Defining a LD Metadata Profile for the Fine-Grained Description of Scientific Data Sets
The digitalization of science has also led to new possibilities to collaboratively use existing research data (Open Research / Open Data). Projects such as Googles Dataset Search or Re3Data.org show, that there are already many data publication platforms that provide datasets with accurate meta descriptions. However, to find datasets for a certain research problem is still difficult, especially in an interdisciplinary context. One reason might be, that the provided information primarily focuses on discovery metadata, thus provenance information, and less on structured data describing the content of the dataset in a homogeneous fashion. A collection of possible meta data properties for research data recently started via schema.org/Dataset, but it is assumed that this vocabulary can still be improved.

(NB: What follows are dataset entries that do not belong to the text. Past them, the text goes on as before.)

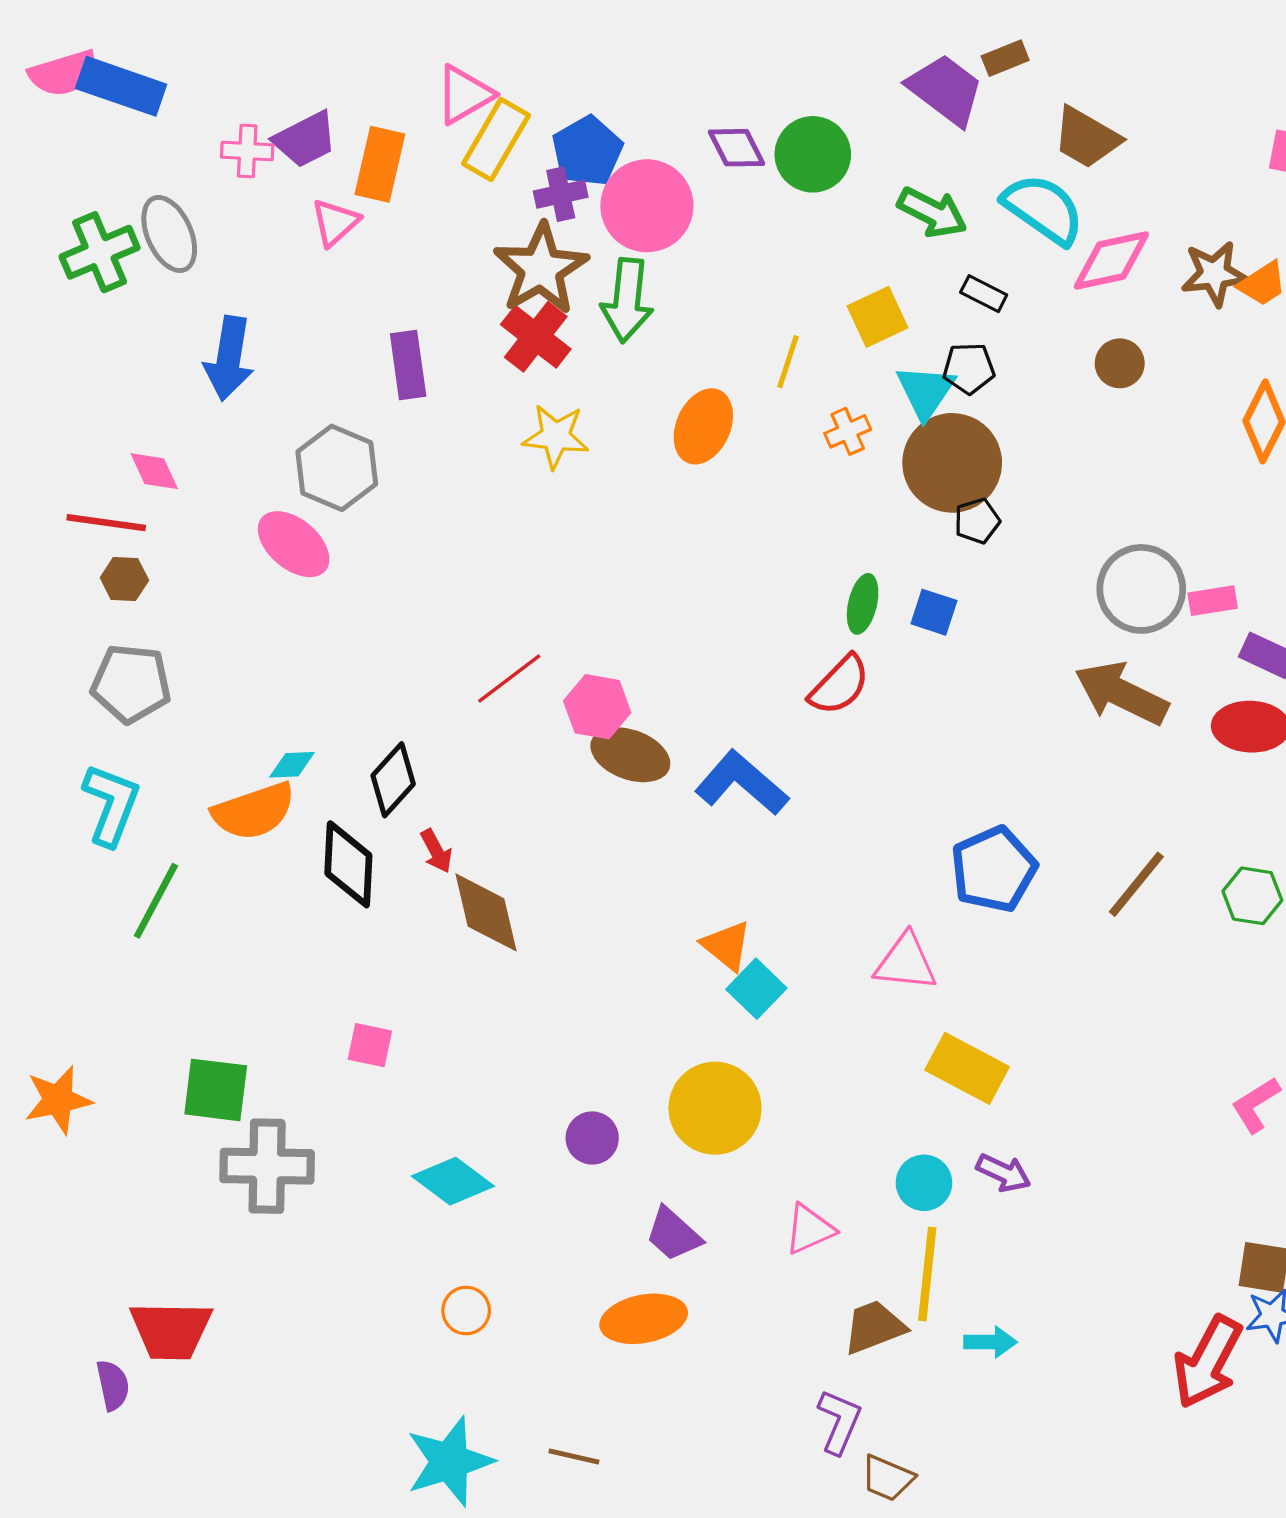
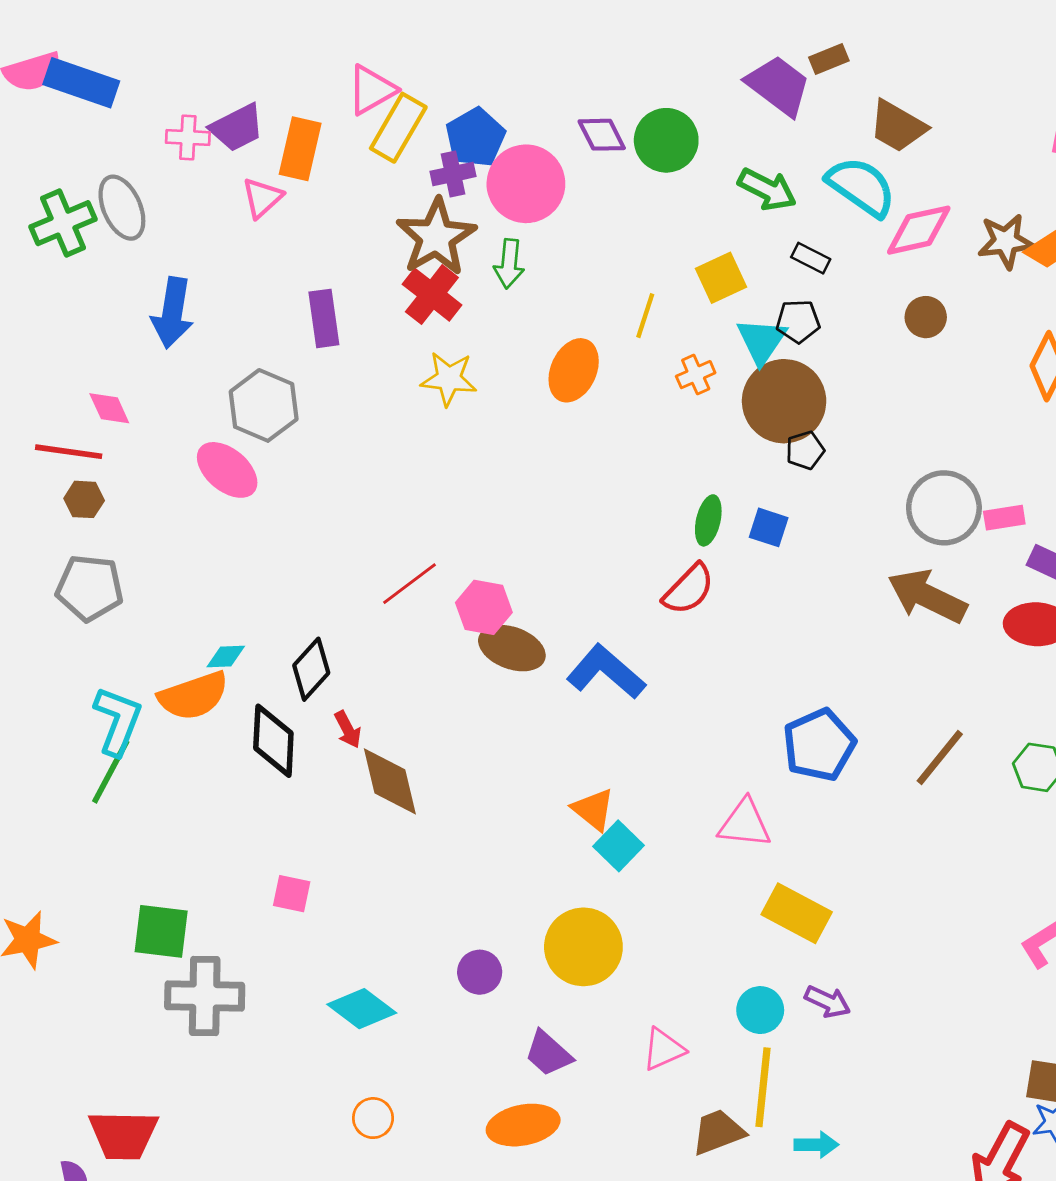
green arrow: (627, 300) -> (509, 264), size x0.7
cyan L-shape: (111, 805) -> (118, 721), moved

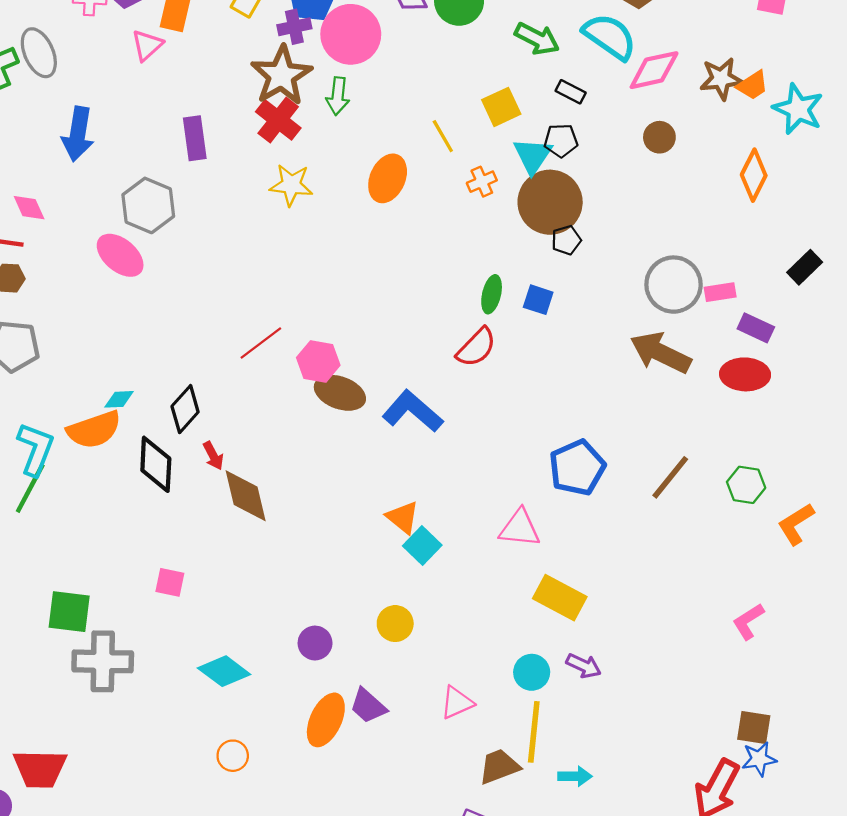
yellow line: (645, 316) -> (443, 136), turned -48
yellow circle: (583, 947) -> (395, 624), size x0.6
orange ellipse: (523, 1125) -> (326, 720), moved, turned -54

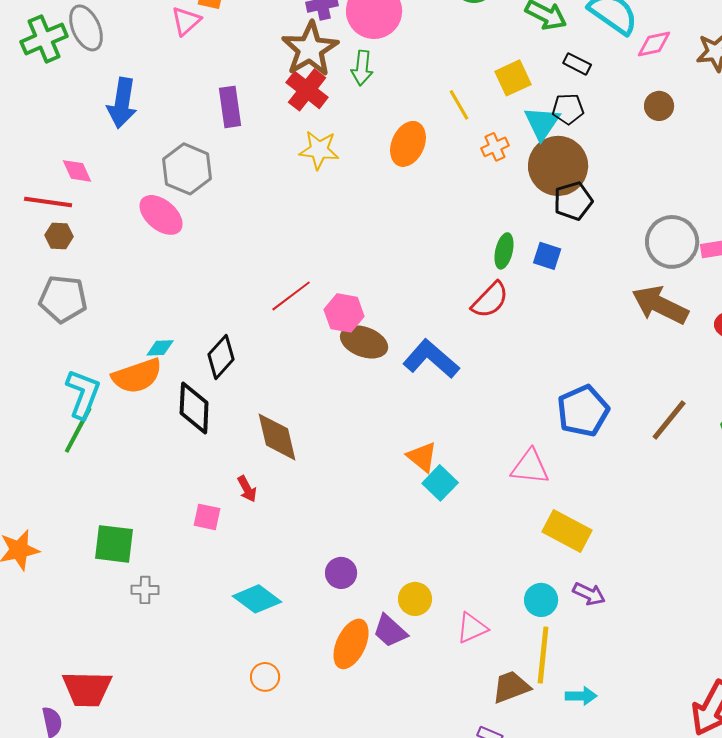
pink diamond: (654, 70) -> (654, 44), size x0.7
black pentagon: (566, 240) -> (573, 201), size x1.4
red arrow: (213, 456) -> (247, 489), moved
yellow circle: (395, 624) -> (415, 599), moved
gray cross: (103, 661) -> (145, 590), size x0.5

This project focuses on metadata standards to describe scientific datasets for an interdisciplinary publication and retrieval purpose. After defining the term (research) dataset and requirements on a dataset publication, a State of the Art analysis has to be run to identify existing vocabularies to describe with Linked Data the domain, nature and content of a dataset from multiple perspectives. Then, an approach has to be developed on how to compare the most-relevant concepts in these voabularies and to extract properties that better annotate datasets for an interdisciplinary reuse. With this knowledge, a proposition for a metadata profile can be made how researchers should annotate their datasets in the future. An evaluation has to show the practical usage and the improvement over currently proposed vocabularies.